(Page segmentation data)
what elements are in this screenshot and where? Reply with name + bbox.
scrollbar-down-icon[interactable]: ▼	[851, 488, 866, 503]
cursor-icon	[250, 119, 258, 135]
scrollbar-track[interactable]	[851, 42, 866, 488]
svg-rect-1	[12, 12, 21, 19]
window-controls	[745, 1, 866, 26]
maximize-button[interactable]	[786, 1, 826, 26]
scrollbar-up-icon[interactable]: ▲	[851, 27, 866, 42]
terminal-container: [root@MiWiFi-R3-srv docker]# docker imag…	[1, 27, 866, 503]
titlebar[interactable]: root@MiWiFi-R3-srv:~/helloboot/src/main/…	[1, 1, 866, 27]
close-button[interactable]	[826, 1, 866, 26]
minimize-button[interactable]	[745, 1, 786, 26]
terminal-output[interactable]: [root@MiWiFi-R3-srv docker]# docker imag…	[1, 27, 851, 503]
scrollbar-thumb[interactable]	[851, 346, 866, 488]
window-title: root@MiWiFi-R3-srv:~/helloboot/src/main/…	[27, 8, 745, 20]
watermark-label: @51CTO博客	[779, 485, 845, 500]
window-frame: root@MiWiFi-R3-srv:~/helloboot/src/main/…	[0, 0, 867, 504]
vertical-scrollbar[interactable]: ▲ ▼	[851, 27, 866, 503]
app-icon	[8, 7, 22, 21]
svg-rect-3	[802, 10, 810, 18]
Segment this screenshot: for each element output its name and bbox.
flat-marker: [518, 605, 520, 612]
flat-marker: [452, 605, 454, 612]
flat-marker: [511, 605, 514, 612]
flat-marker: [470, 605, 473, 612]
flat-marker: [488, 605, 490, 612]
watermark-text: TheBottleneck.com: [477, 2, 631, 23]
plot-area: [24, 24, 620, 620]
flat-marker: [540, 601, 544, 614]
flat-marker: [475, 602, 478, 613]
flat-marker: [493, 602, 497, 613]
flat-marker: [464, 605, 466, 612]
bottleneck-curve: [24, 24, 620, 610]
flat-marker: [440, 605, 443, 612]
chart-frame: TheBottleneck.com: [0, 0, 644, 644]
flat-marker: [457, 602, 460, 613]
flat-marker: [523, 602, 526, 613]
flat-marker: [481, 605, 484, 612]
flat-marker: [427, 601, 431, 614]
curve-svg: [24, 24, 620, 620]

• **Work instructions**
Each entry needs to be transcribed exactly.

• **Output for this exercise**
what elements are in this screenshot and where? Reply with name + bbox.
scrollbar-down-icon[interactable]: ▼	[851, 488, 866, 503]
cursor-icon	[250, 119, 258, 135]
scrollbar-track[interactable]	[851, 42, 866, 488]
svg-rect-1	[12, 12, 21, 19]
window-controls	[745, 1, 866, 26]
maximize-button[interactable]	[786, 1, 826, 26]
scrollbar-up-icon[interactable]: ▲	[851, 27, 866, 42]
terminal-container: [root@MiWiFi-R3-srv docker]# docker imag…	[1, 27, 866, 503]
titlebar[interactable]: root@MiWiFi-R3-srv:~/helloboot/src/main/…	[1, 1, 866, 27]
close-button[interactable]	[826, 1, 866, 26]
minimize-button[interactable]	[745, 1, 786, 26]
terminal-output[interactable]: [root@MiWiFi-R3-srv docker]# docker imag…	[1, 27, 851, 503]
scrollbar-thumb[interactable]	[851, 346, 866, 488]
window-title: root@MiWiFi-R3-srv:~/helloboot/src/main/…	[27, 8, 745, 20]
watermark-label: @51CTO博客	[779, 485, 845, 500]
window-frame: root@MiWiFi-R3-srv:~/helloboot/src/main/…	[0, 0, 867, 504]
vertical-scrollbar[interactable]: ▲ ▼	[851, 27, 866, 503]
app-icon	[8, 7, 22, 21]
svg-rect-3	[802, 10, 810, 18]
Segment this screenshot: for each element output its name and bbox.
flat-marker: [518, 605, 520, 612]
flat-marker: [452, 605, 454, 612]
flat-marker: [511, 605, 514, 612]
flat-marker: [470, 605, 473, 612]
flat-marker: [488, 605, 490, 612]
watermark-text: TheBottleneck.com: [477, 2, 631, 23]
plot-area: [24, 24, 620, 620]
flat-marker: [540, 601, 544, 614]
flat-marker: [475, 602, 478, 613]
flat-marker: [493, 602, 497, 613]
flat-marker: [464, 605, 466, 612]
bottleneck-curve: [24, 24, 620, 610]
flat-marker: [440, 605, 443, 612]
chart-frame: TheBottleneck.com: [0, 0, 644, 644]
flat-marker: [457, 602, 460, 613]
flat-marker: [523, 602, 526, 613]
flat-marker: [481, 605, 484, 612]
flat-marker: [427, 601, 431, 614]
curve-svg: [24, 24, 620, 620]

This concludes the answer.